◆ Your objective: Give the data again word for word; drop the pictures.
====== Data shown
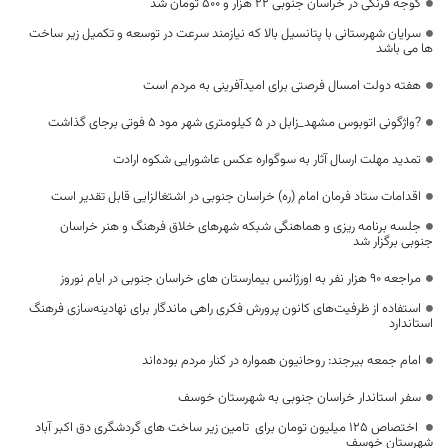
گوجه فرنگی در خراسان جنوبی 22 هزار و 500 تومان شد
سرایان شهرستانی با پتانسیل بالا که نیازمند سرعت در توسعه و تکمیل زیر ساخت
ها می باشد
هفته دولت امسال فرصتی برای امیدآفرینی به مردم است
?واژگونی اتوبوس مشهد_زابل در ۵ کیلومتری شهر مود ۵ فوتی برجای گذاشت
تمدید مهلت ارسال آثار به سوگواره عکس عاشورایی شکوه ارادت
اقدامات ستاد فرمان امام (ره) خراسان جنوبی در اشتغالزایی قابل تقدیر است
جلسه برنامه ریزی و هماهنگی شبکه شهرهای خلاق فرهنگ و هنر خراسان
جنوبی برگزار ‌شد
مراجعه ۹۰ هزار نفر به اورژانس بیمارستان های خراسان جنوبی در ایام نوروز
استفاده از ظرفیت‌های کانون پرورش فکری راهی ماندگار برای نهادینه‌سازی فرهنگ
استاندارد
امام جمعه بیرجند: روحانیون همواره در کنار مردم بوده‌اند
سفر استاندار خراسان جنوبی به شهرستان خوسف
اختصاص 125 میلیون تومان برای تامین زیر ساخت های گردشگری دق اکبر آباد
شهرستان خوسف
============
◆ Result of this exercise:
گوجه فرنگی در خراسان جنوبی 22 هزار و 500 تومان شد
سرایان شهرستانی با پتانسیل بالا که نیازمند سرعت در توسعه و تکمیل زیر ساخت
ها می باشد
هفته دولت امسال فرصتی برای امیدآفرینی به مردم است
?واژگونی اتوبوس مشهد_زابل در ۵ کیلومتری شهر مود ۵ فوتی برجای گذاشت
تمدید مهلت ارسال آثار به سوگواره عکس عاشورایی شکوه ارادت
اقدامات ستاد فرمان امام (ره) خراسان جنوبی در اشتغالزایی قابل تقدیر است
جلسه برنامه ریزی و هماهنگی شبکه شهرهای خلاق فرهنگ و هنر خراسان
جنوبی برگزار ‌شد
مراجعه ۹۰ هزار نفر به اورژانس بیمارستان های خراسان جنوبی در ایام نوروز
استفاده از ظرفیت‌های کانون پرورش فکری راهی ماندگار برای نهادینه‌سازی فرهنگ
استاندارد
امام جمعه بیرجند: روحانیون همواره در کنار مردم بوده‌اند
سفر استاندار خراسان جنوبی به شهرستان خوسف
اختصاص 125 میلیون تومان برای تامین زیر ساخت های گردشگری دق اکبر آباد
شهرستان خوسف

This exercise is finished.